Evil is real and around us everyday.  And yet we bravely drive down steep hills, drop our children at public school, eat food prepared by strangers, engage in life.  Somehow, the evil doesn't seem quite capable of invading our safety zones.

This week, shocking evil moved in close to a family within the circle of my own family.  I can't help but imagine the same happening to one of my own children.  I can go down the road of their confusion, fear, pain...it's overwhelming.  I can imagine my own panic, anger, desperation, confusion.  There are no words for circumstances like this.  I think we can only sit with the family in their grief.

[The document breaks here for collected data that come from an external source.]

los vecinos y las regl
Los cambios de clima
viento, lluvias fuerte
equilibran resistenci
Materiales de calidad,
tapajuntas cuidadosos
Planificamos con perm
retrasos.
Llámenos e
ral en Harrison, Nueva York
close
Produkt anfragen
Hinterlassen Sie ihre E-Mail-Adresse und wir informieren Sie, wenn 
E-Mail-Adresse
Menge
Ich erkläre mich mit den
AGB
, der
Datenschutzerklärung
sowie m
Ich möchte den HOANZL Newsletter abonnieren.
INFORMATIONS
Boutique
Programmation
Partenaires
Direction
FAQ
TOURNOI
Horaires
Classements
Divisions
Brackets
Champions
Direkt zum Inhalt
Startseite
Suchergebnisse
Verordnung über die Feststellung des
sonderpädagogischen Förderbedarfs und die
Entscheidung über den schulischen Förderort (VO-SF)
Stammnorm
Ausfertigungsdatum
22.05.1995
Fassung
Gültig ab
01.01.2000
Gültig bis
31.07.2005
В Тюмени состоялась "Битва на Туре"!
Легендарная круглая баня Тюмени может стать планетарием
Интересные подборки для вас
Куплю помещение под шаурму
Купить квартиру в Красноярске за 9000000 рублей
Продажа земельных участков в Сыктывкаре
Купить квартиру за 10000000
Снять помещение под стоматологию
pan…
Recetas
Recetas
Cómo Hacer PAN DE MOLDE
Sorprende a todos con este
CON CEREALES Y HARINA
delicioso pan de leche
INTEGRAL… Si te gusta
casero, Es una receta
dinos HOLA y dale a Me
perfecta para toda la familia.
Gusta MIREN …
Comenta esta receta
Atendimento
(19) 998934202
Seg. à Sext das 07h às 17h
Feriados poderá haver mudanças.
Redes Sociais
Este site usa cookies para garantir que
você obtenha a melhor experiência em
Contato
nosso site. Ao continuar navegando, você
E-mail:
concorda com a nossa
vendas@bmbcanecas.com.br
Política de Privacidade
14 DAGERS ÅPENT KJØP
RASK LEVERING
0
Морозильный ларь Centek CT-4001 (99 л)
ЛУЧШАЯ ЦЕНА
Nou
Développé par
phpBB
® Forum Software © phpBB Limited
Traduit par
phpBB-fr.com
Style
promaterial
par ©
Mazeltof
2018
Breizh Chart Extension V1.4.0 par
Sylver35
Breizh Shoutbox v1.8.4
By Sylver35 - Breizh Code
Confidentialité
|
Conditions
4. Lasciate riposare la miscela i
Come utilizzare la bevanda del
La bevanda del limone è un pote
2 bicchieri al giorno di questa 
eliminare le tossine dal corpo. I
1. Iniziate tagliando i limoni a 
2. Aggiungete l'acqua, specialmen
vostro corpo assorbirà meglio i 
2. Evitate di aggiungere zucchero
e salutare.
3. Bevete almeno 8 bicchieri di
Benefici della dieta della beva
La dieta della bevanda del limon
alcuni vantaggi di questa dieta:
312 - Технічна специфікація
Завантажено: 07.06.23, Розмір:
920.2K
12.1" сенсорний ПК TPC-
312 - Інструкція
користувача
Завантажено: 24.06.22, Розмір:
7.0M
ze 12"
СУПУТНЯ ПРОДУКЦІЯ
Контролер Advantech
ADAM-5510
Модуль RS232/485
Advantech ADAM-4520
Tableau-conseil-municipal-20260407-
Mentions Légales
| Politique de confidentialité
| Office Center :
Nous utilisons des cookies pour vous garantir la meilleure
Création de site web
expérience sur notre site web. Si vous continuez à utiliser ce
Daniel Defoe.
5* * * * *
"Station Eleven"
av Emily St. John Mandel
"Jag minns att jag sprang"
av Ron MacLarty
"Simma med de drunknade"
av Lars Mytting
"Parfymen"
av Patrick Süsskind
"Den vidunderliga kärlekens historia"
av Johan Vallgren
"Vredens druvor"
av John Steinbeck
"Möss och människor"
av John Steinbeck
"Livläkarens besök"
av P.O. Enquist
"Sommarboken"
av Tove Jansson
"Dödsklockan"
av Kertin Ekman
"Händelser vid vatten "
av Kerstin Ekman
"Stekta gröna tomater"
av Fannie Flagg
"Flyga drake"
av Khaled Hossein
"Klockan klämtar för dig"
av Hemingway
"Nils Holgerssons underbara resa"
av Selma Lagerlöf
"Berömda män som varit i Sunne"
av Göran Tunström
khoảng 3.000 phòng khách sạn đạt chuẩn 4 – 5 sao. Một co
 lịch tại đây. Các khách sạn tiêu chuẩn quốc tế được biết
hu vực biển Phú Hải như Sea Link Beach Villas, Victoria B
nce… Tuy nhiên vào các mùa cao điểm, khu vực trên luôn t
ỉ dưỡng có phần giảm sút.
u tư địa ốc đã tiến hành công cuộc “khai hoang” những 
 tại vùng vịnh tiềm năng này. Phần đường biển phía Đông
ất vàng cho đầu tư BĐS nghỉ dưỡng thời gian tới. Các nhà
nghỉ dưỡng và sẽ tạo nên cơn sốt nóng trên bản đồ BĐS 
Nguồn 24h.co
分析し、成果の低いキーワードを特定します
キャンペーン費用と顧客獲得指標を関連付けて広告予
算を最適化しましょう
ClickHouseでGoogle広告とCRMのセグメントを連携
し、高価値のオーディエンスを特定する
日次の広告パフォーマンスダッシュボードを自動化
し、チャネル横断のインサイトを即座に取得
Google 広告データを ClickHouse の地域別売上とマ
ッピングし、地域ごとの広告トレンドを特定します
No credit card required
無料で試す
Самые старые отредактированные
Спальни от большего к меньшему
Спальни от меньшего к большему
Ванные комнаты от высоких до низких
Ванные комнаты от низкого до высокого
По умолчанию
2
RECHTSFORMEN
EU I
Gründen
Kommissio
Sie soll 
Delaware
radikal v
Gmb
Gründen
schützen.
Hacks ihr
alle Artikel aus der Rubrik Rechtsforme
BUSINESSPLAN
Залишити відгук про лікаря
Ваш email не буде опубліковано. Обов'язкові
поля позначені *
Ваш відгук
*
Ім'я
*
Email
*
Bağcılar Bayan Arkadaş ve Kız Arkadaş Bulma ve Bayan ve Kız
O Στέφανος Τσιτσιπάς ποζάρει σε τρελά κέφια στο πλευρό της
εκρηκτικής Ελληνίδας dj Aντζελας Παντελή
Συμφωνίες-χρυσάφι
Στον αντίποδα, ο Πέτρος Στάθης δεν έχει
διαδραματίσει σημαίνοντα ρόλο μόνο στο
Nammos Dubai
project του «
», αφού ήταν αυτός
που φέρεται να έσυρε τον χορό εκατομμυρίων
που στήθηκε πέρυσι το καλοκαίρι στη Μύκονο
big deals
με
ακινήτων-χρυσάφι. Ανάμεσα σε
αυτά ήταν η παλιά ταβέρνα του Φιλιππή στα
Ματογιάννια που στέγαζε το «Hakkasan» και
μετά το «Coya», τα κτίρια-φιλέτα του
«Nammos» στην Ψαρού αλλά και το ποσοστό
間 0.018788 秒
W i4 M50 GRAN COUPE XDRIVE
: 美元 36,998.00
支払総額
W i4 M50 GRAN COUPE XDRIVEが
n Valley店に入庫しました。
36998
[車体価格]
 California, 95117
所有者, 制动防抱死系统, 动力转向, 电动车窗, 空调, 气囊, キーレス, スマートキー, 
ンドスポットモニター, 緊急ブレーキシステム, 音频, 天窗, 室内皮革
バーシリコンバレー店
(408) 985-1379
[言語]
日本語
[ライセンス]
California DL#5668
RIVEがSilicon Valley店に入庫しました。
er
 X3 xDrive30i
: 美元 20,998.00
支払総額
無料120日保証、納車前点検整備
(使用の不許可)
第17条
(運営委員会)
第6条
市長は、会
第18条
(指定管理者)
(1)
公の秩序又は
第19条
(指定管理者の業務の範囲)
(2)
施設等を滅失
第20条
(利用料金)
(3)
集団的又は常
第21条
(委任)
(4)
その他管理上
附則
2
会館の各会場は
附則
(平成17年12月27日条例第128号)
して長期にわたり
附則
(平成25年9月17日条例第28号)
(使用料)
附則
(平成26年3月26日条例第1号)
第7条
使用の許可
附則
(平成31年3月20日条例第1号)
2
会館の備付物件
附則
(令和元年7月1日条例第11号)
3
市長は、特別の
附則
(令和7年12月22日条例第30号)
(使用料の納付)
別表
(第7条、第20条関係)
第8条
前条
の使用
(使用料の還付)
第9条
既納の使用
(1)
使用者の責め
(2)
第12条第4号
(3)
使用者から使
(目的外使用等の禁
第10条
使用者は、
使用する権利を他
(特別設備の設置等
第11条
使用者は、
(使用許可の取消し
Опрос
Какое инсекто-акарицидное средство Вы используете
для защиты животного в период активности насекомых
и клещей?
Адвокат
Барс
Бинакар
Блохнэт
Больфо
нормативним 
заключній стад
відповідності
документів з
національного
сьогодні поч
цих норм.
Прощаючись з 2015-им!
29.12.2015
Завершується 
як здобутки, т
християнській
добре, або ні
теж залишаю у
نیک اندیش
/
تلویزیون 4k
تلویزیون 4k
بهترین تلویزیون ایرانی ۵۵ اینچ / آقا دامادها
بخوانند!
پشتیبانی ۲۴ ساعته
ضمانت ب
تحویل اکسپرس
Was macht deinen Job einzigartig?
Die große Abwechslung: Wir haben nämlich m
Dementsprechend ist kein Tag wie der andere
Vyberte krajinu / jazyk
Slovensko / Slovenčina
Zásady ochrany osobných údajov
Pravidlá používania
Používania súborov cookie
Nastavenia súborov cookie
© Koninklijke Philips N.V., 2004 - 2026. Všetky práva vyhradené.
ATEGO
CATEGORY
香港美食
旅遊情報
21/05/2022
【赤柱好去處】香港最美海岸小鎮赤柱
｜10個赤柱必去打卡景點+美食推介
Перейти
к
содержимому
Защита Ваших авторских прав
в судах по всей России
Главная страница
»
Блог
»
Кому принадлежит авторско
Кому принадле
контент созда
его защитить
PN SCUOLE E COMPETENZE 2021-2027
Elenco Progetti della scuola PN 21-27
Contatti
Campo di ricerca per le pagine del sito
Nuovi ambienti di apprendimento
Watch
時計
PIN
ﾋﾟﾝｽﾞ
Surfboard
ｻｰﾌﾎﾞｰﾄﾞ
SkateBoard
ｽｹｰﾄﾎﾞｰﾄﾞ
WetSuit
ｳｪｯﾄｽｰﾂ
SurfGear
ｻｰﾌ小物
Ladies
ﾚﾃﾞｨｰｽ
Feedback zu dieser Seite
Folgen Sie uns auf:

This I do know: Hailey's life is not defined by that last night.  The years of innocence, childhood wonder, emerging tween, giggling girlhood and the smile that was adored by her family is what defines her life.  She is precious to God and to her family.  I don't know and cannot explain why horrific things happen to people everyday.  The horror close to home reminds me that there are people, children suffering throughout the world.  I believe God is with each one.  I believe there is supernatural peace and strength to cope in final moments.  I believe the comfort of Christ immediately erased the pain for this little girl as she entered heaven.  I do not believe this was God's plan for Hailey's life - but I know He did not leave her alone in her most desperate moment.

It is for we who remain that must grieve, work out the non-understanding and somehow step into a faith that believes.  Yes, righteousness ultimately defeats evil.  But until then we must live with the hope that when evil enters our personal world, we are not alone.  We must choose to believe He is good, even when our reality isn't.  We must let go of our demand for an explanation and choose to trust.

My initial reaction is to lock my children in our seemingly safe home, warn them off any contact with others and attempt to keep them in isolation and protected.  It is terrifying for me to consider that in truth, I cannot protect them.  Even when they seem old enough for discernment, even in my own neighborhood, even when trusted adults are watching.

As I talked with Mr. Wonderful about the horrible events, I lamented the fact if someone wanted them, there is really little I could do.  I feel powerless.  "But we can help them be less desirable, less targeted."  He is so right.  Let us not instill our children with fear, but with confidence and knowledge about how to remain safe.

To the family of Hailey.  I'm just so, so sorry for your loss.  You have lost so very much.  In the middle of this horrible grief, remember the ones still with you and treasure each moment.  We all want to help, but we don't really even know how, so if we are foolish, forgive us when you can.  You are the strong ones.  We will hold you up.

To anyone else who happens to read, how do you balance caution with confidence when preparing our children for this big, bad world?  I'd love to hear from you.